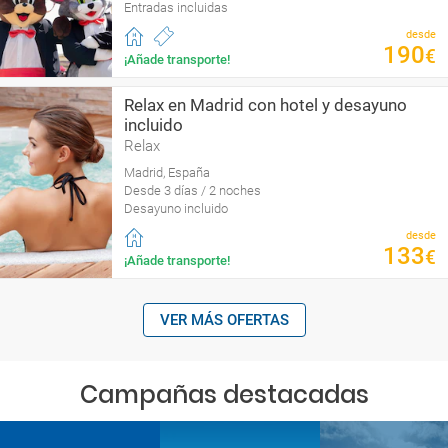
Entradas incluidas
desde
190
€
¡Añade transporte!
Relax en Madrid con hotel y desayuno
incluido
Relax
Madrid, España
Desde 3 días / 2 noches
Desayuno incluido
desde
133
€
¡Añade transporte!
VER MÁS OFERTAS
Campañas destacadas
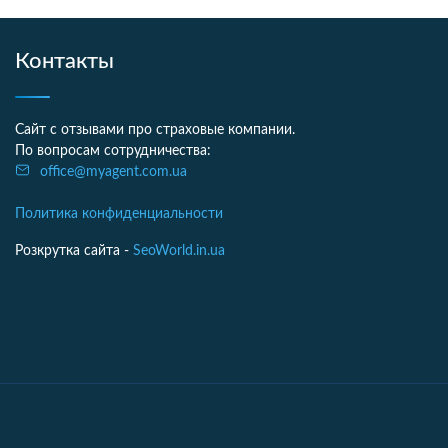
Контакты
Сайт с отзывами про страховые компании.
По вопросам сотрудничества:
office@myagent.com.ua
Политика конфиденциальности
Розкрутка сайта -
SeoWorld.in.ua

━━━━━━━━━━━━━━━━━━━━━━━━━━━━━━

_PROBLEM DESCRIPTION_: With the images omitted, repeat all the data word for word.

_EXERCISE SOLUTION_:
Entradas incluidas
desde
190
€
¡Añade transporte!
Relax en Madrid con hotel y desayuno
incluido
Relax
Madrid, España
Desde 3 días / 2 noches
Desayuno incluido
desde
133
€
¡Añade transporte!
VER MÁS OFERTAS
Campañas destacadas
Контакты
Сайт с отзывами про страховые компании.
По вопросам сотрудничества:
office@myagent.com.ua
Политика конфиденциальности
Розкрутка сайта -
SeoWorld.in.ua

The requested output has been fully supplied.